Stored data
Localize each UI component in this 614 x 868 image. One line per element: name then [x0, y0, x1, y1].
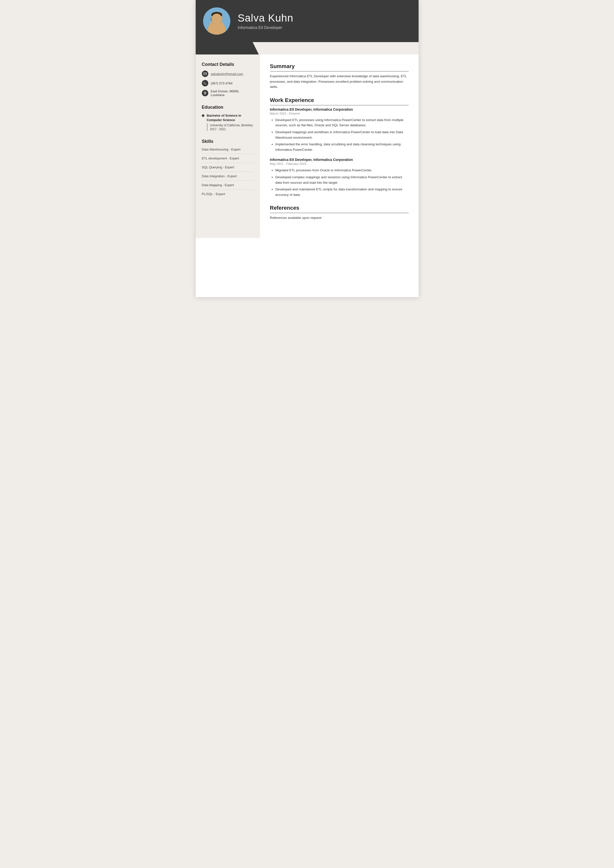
- phone-value: (367) 573 4764: [211, 81, 233, 85]
- resume-container: Salva Kuhn Informatica Etl Developer Con…: [196, 0, 418, 297]
- candidate-title: Informatica Etl Developer: [238, 25, 409, 30]
- svg-point-0: [203, 8, 230, 35]
- contact-section: Contact Details salvakuhn@gmail.com: [202, 62, 254, 97]
- main-content: Summary Experienced Informatica ETL Deve…: [260, 54, 418, 238]
- skills-title: Skills: [202, 139, 254, 144]
- summary-title: Summary: [270, 63, 409, 71]
- edu-school: University of California, Berkeley: [210, 123, 254, 127]
- sidebar: Contact Details salvakuhn@gmail.com: [196, 54, 260, 238]
- summary-text: Experienced Informatica ETL Developer wi…: [270, 73, 409, 90]
- edu-degree: Bachelor of Science in Computer Science: [207, 113, 254, 122]
- skill-item-5: Data Mapping - Expert: [202, 183, 254, 190]
- chevron-dark: [196, 42, 253, 54]
- job-bullet-2-1: Migrated ETL processes from Oracle to In…: [275, 167, 409, 173]
- job-bullets-2: Migrated ETL processes from Oracle to In…: [270, 167, 409, 197]
- education-title: Education: [202, 105, 254, 110]
- job-bullet-1-3: Implemented the error handling, data scr…: [275, 142, 409, 152]
- phone-icon: [202, 80, 208, 87]
- chevron-light: [253, 42, 418, 54]
- job-title-2: Informatica Etl Developer, Informatica C…: [270, 158, 409, 162]
- chevron-bar: [196, 42, 418, 54]
- job-bullet-1-1: Developed ETL processes using Informatic…: [275, 117, 409, 128]
- location-icon: [202, 90, 208, 96]
- svg-point-7: [213, 21, 221, 25]
- job-bullet-2-2: Developed complex mappings and sessions …: [275, 175, 409, 185]
- contact-title: Contact Details: [202, 62, 254, 67]
- skill-item-4: Data Integration - Expert: [202, 174, 254, 181]
- svg-point-6: [211, 12, 222, 18]
- header: Salva Kuhn Informatica Etl Developer: [196, 0, 418, 42]
- svg-point-9: [205, 92, 205, 93]
- contact-phone-item: (367) 573 4764: [202, 80, 254, 87]
- references-text: References available upon request: [270, 215, 409, 220]
- contact-location-item: East Grover, 96906, Louisiana: [202, 89, 254, 97]
- main-layout: Contact Details salvakuhn@gmail.com: [196, 54, 418, 238]
- job-bullets-1: Developed ETL processes using Informatic…: [270, 117, 409, 152]
- avatar-image: [203, 8, 230, 35]
- job-bullet-1-2: Developed mappings and workflows in Info…: [275, 130, 409, 140]
- job-title-1: Informatica Etl Developer, Informatica C…: [270, 107, 409, 112]
- candidate-name: Salva Kuhn: [238, 12, 409, 24]
- email-value[interactable]: salvakuhn@gmail.com: [211, 72, 243, 76]
- skills-list: Data Warehousing - Expert ETL developmen…: [202, 147, 254, 198]
- work-experience-section: Work Experience Informatica Etl Develope…: [270, 97, 409, 198]
- skill-item-1: Data Warehousing - Expert: [202, 147, 254, 154]
- job-bullet-2-3: Developed and maintained ETL scripts for…: [275, 187, 409, 197]
- location-value: East Grover, 96906, Louisiana: [211, 89, 254, 97]
- svg-rect-4: [216, 18, 220, 20]
- skill-item-2: ETL development - Expert: [202, 157, 254, 163]
- edu-item: Bachelor of Science in Computer Science …: [202, 113, 254, 131]
- edu-content: Bachelor of Science in Computer Science …: [207, 113, 254, 131]
- svg-rect-3: [211, 18, 215, 20]
- edu-years: 2017 - 2021: [210, 127, 254, 131]
- job-block-1: Informatica Etl Developer, Informatica C…: [270, 107, 409, 152]
- skills-section: Skills Data Warehousing - Expert ETL dev…: [202, 139, 254, 198]
- job-date-1: March 2023 - Present: [270, 112, 409, 115]
- edu-details: University of California, Berkeley 2017 …: [207, 123, 254, 131]
- email-icon: [202, 71, 208, 77]
- job-date-2: May 2021 - February 2023: [270, 162, 409, 166]
- skill-item-6: PL/SQL - Expert: [202, 192, 254, 198]
- work-experience-title: Work Experience: [270, 97, 409, 105]
- skill-item-3: SQL Querying - Expert: [202, 165, 254, 172]
- references-title: References: [270, 205, 409, 213]
- job-block-2: Informatica Etl Developer, Informatica C…: [270, 158, 409, 197]
- avatar: [203, 8, 230, 35]
- education-section: Education Bachelor of Science in Compute…: [202, 105, 254, 131]
- header-text: Salva Kuhn Informatica Etl Developer: [238, 12, 409, 30]
- edu-bullet: [202, 115, 204, 117]
- references-section: References References available upon req…: [270, 205, 409, 220]
- contact-email-item: salvakuhn@gmail.com: [202, 71, 254, 77]
- svg-point-1: [209, 20, 225, 35]
- summary-section: Summary Experienced Informatica ETL Deve…: [270, 63, 409, 90]
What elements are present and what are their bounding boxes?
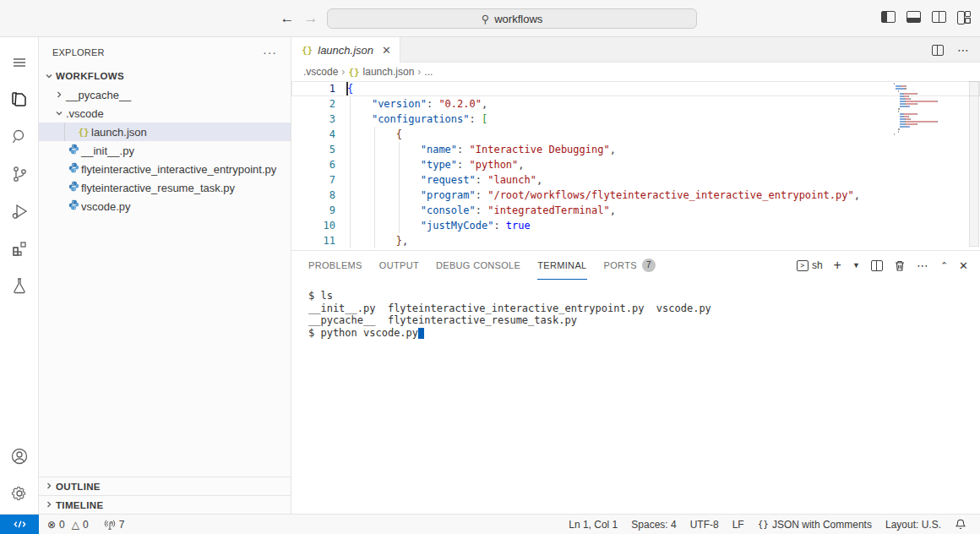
sidebar-title: EXPLORER	[52, 47, 105, 57]
back-arrow-icon[interactable]: ←	[279, 10, 296, 27]
tree-item-flyteinteractive-resume-task-py[interactable]: flyteinteractive_resume_task.py	[39, 178, 291, 197]
radio-tower-icon	[104, 519, 116, 531]
tree-item-label: launch.json	[91, 126, 147, 139]
tree-item--pycache-[interactable]: __pycache__	[39, 85, 291, 104]
code-line-6: 6 "type": "python",	[291, 157, 980, 172]
explorer-more-actions-icon[interactable]: ···	[263, 46, 277, 59]
file-tree: WORKFLOWS__pycache__.vscode{}launch.json…	[39, 67, 291, 215]
problems-status[interactable]: ⊗ 0 △ 0	[42, 515, 94, 534]
sidebar-bottom-sections: OUTLINETIMELINE	[39, 477, 291, 514]
panel-tab-debug-console[interactable]: DEBUG CONSOLE	[436, 251, 520, 280]
line-number: 1	[291, 81, 335, 96]
chevron-down-icon	[42, 70, 56, 83]
status-label: JSON with Comments	[772, 519, 872, 531]
editor-scrollbar[interactable]	[968, 81, 980, 250]
account-icon[interactable]	[0, 438, 39, 475]
toggle-sidebar-icon[interactable]	[881, 11, 896, 23]
line-number: 3	[291, 112, 335, 127]
chevron-right-icon	[52, 89, 66, 101]
tree-item-label: vscode.py	[81, 200, 131, 213]
close-panel-icon[interactable]: ✕	[959, 259, 968, 272]
status-label: Layout: U.S.	[885, 519, 941, 531]
editor-more-actions-icon[interactable]: ⋯	[957, 43, 970, 57]
tree-item-flyteinteractive-interactive-entrypoint-py[interactable]: flyteinteractive_interactive_entrypoint.…	[39, 160, 291, 178]
code-line-5: 5 "name": "Interactive Debugging",	[291, 142, 980, 157]
status-utf-8[interactable]: UTF-8	[683, 515, 726, 534]
tree-item-label: flyteinteractive_interactive_entrypoint.…	[81, 163, 276, 176]
panel-tab-terminal[interactable]: TERMINAL	[537, 251, 586, 280]
breadcrumb-item[interactable]: .vscode	[303, 66, 338, 78]
terminal-line: $ ls	[308, 290, 980, 302]
command-center-search[interactable]: ⚲ workflows	[327, 8, 697, 29]
kill-terminal-trash-icon[interactable]	[894, 259, 906, 272]
line-number: 4	[291, 127, 335, 142]
terminal-icon: >	[797, 260, 808, 271]
status-bar-right: Ln 1, Col 1Spaces: 4UTF-8LF{}JSON with C…	[562, 515, 973, 534]
maximize-panel-icon[interactable]: ⌃	[940, 260, 948, 271]
ports-status[interactable]: 7	[99, 515, 130, 534]
remote-indicator[interactable]	[0, 515, 39, 534]
explorer-icon[interactable]	[0, 81, 39, 118]
terminal-cursor	[418, 328, 424, 339]
tree-item-workflows[interactable]: WORKFLOWS	[39, 67, 291, 85]
terminal-output[interactable]: $ ls__init__.py flyteinteractive_interac…	[291, 280, 980, 339]
tree-item--vscode[interactable]: .vscode	[39, 104, 291, 123]
line-number: 5	[291, 142, 335, 157]
breadcrumb: .vscode›{}launch.json›...	[291, 63, 980, 81]
panel-tab-output[interactable]: OUTPUT	[379, 251, 419, 280]
tab-close-icon[interactable]: ✕	[382, 44, 391, 57]
editor-group: {} launch.json ✕ ⋯ .vscode›{}launch.json…	[291, 37, 980, 514]
tree-item-vscode-py[interactable]: vscode.py	[39, 197, 291, 215]
editor-content[interactable]: 1{2 "version": "0.2.0",3 "configurations…	[291, 81, 980, 250]
errors-count: 0	[59, 519, 65, 531]
tab-launch-json[interactable]: {} launch.json ✕	[291, 37, 400, 63]
indent-guide	[350, 96, 351, 248]
extensions-icon[interactable]	[0, 230, 39, 267]
status-lf[interactable]: LF	[726, 515, 751, 534]
code-line-2: 2 "version": "0.2.0",	[291, 96, 980, 112]
settings-gear-icon[interactable]	[0, 475, 39, 512]
status-ln-1-col-1[interactable]: Ln 1, Col 1	[562, 515, 624, 534]
panel-header: PROBLEMSOUTPUTDEBUG CONSOLETERMINALPORTS…	[291, 251, 980, 280]
menu-icon[interactable]	[0, 44, 39, 81]
editor-cursor	[346, 82, 348, 95]
panel-tab-problems[interactable]: PROBLEMS	[308, 251, 362, 280]
panel-more-actions-icon[interactable]: ⋯	[917, 259, 929, 272]
chevron-right-icon	[42, 482, 56, 492]
run-debug-icon[interactable]	[0, 193, 39, 230]
tree-item-label: flyteinteractive_resume_task.py	[81, 182, 235, 194]
code-line-9: 9 "console": "integratedTerminal",	[291, 203, 980, 218]
terminal-profile-button[interactable]: > sh	[797, 259, 823, 271]
ports-badge: 7	[642, 259, 656, 272]
new-terminal-icon[interactable]: +	[834, 258, 841, 273]
panel-tab-ports[interactable]: PORTS7	[604, 251, 656, 280]
bottom-panel: PROBLEMSOUTPUTDEBUG CONSOLETERMINALPORTS…	[291, 250, 980, 514]
tree-item-label: __pycache__	[66, 89, 131, 101]
breadcrumb-item[interactable]: {}launch.json	[348, 66, 414, 78]
sidebar-section-timeline[interactable]: TIMELINE	[39, 495, 291, 514]
tree-item--init-py[interactable]: __init__.py	[39, 141, 291, 160]
line-number: 8	[291, 188, 335, 203]
status-spaces-4[interactable]: Spaces: 4	[624, 515, 683, 534]
forward-arrow-icon[interactable]: →	[302, 10, 319, 27]
search-view-icon[interactable]	[0, 118, 39, 155]
breadcrumb-label: .vscode	[303, 66, 338, 78]
split-editor-icon[interactable]	[932, 45, 944, 56]
source-control-icon[interactable]	[0, 155, 39, 193]
sidebar-section-outline[interactable]: OUTLINE	[39, 477, 291, 495]
terminal-profile-label: sh	[812, 259, 823, 271]
tree-item-launch-json[interactable]: {}launch.json	[39, 123, 291, 141]
breadcrumb-separator-icon: ›	[417, 66, 421, 78]
minimap[interactable]	[894, 83, 968, 136]
split-terminal-icon[interactable]	[871, 260, 883, 271]
chevron-right-icon	[42, 500, 56, 510]
terminal-dropdown-chevron-icon[interactable]: ▼	[852, 261, 860, 270]
toggle-panel-icon[interactable]	[906, 11, 921, 23]
status-json-with-comments[interactable]: {}JSON with Comments	[751, 515, 879, 534]
notifications-bell[interactable]	[948, 515, 973, 534]
toggle-secondary-sidebar-icon[interactable]	[932, 11, 946, 23]
status-layout-u-s-[interactable]: Layout: U.S.	[879, 515, 948, 534]
breadcrumb-item[interactable]: ...	[424, 66, 433, 78]
customize-layout-icon[interactable]	[957, 11, 972, 23]
testing-icon[interactable]	[0, 267, 39, 304]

Task
For each line in the entries that holds "avatar", return that line.

Task solution
- avatar-image: [203, 8, 230, 35]
- avatar: [203, 8, 230, 35]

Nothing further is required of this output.